Al museo storico del Cairo (in fase di transizione a quello proprio a Gizah) le stesse difficoltà organizzative: molti oggetti ammucchiati, scarse informazioni all'ingresso e nelle sale, antichità di 3000 anno alla portata di turisti che le palpano come fossero frutta per sentire se è matura. Nessun sistema di aerazione interno eccetto le sale di Tutankhamon e di un altro faraone. Le teche risalgono a tempi troppo lontani per ricordarsi cosa significhi trasparente. Nonostante questo riusciamo a fare le nostre considerazioni.
Finte porte in pietra alte 5 metri che erano poste nelle tombe per permettere l'accesso all'oltre mondo.
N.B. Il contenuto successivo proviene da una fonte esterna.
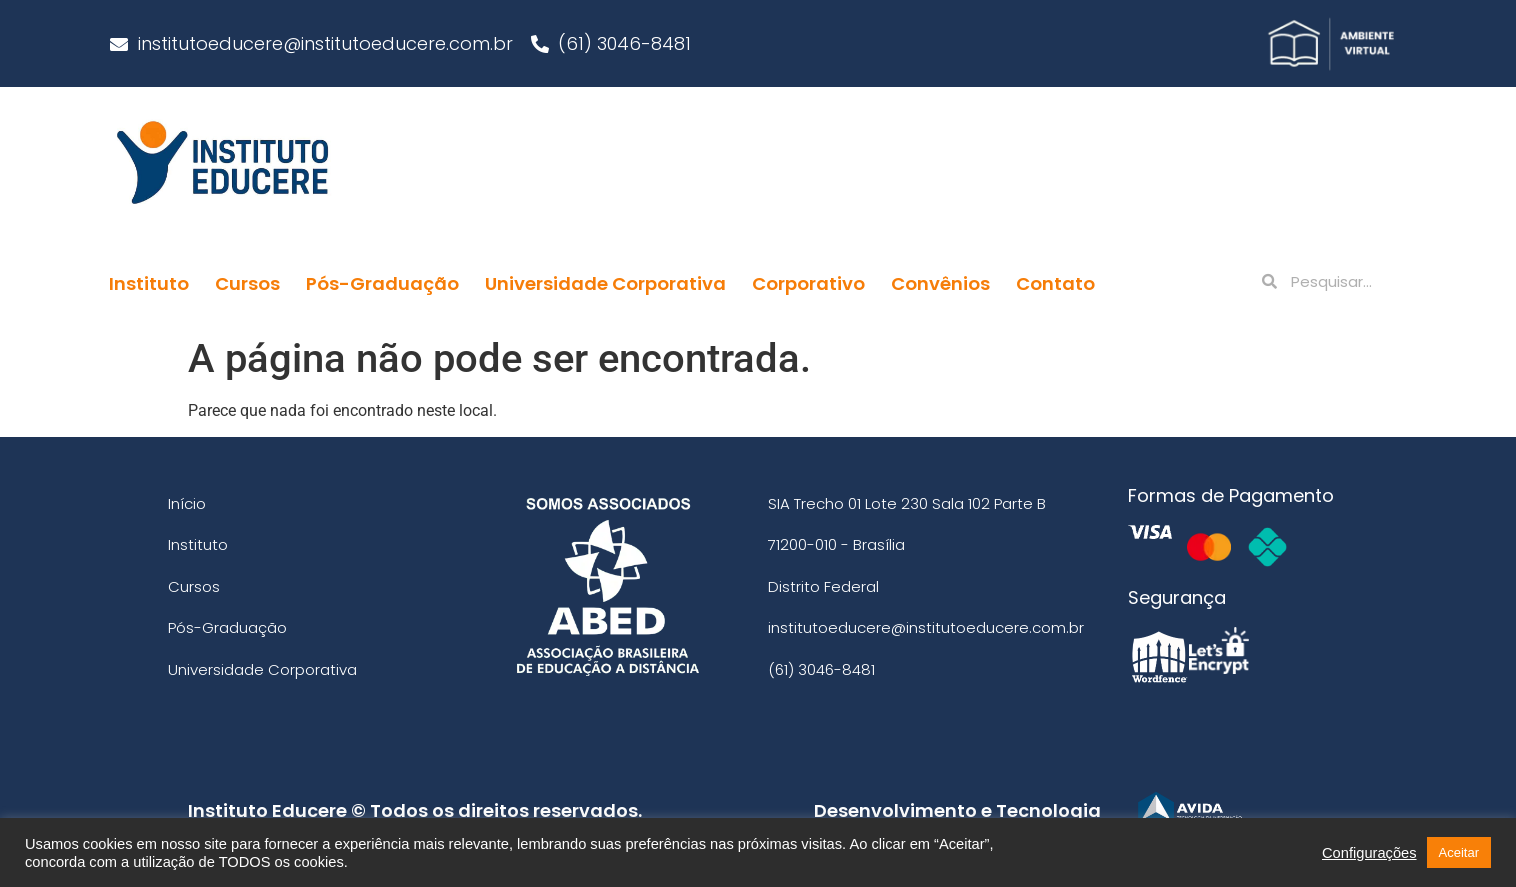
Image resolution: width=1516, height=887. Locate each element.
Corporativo (808, 283)
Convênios (940, 283)
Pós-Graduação (382, 283)
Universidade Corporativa (605, 283)
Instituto (149, 283)
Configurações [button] (1369, 853)
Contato (1055, 283)
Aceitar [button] (1459, 852)
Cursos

I segni del potere dei faraoni concentrati nel prolungamento del mento.
Statue di faraoni affiancate dal dio sciacallo della morte e dal dio Horus, civetta che accompagna il morto verso la sua definitiva gloria. Volti di nemici sconfitti, ritratti in pietra, come sgabello per i piedi dei faraoni che li aveva sottomessi (lo ricordano anche i salmi questo atteggiamento verso i nemici). Geroglifici e disegni che riempono le tavole di pietra come Jacovitti riempiva di oggetti le due vignette. Nani e coppie di coniugi riuniti nel loro transito.
Dopo il putiferio di umanità al Suq, rientriamo a casa molto accaldati e stanchi. Nel frattempo il traffico è di nuovo ai suoi livelli soliti e il mio sguardo a concentrarsi al nostro percorso tra le macchine. E a quante schiavitù ancora percorrono il nostro mondo.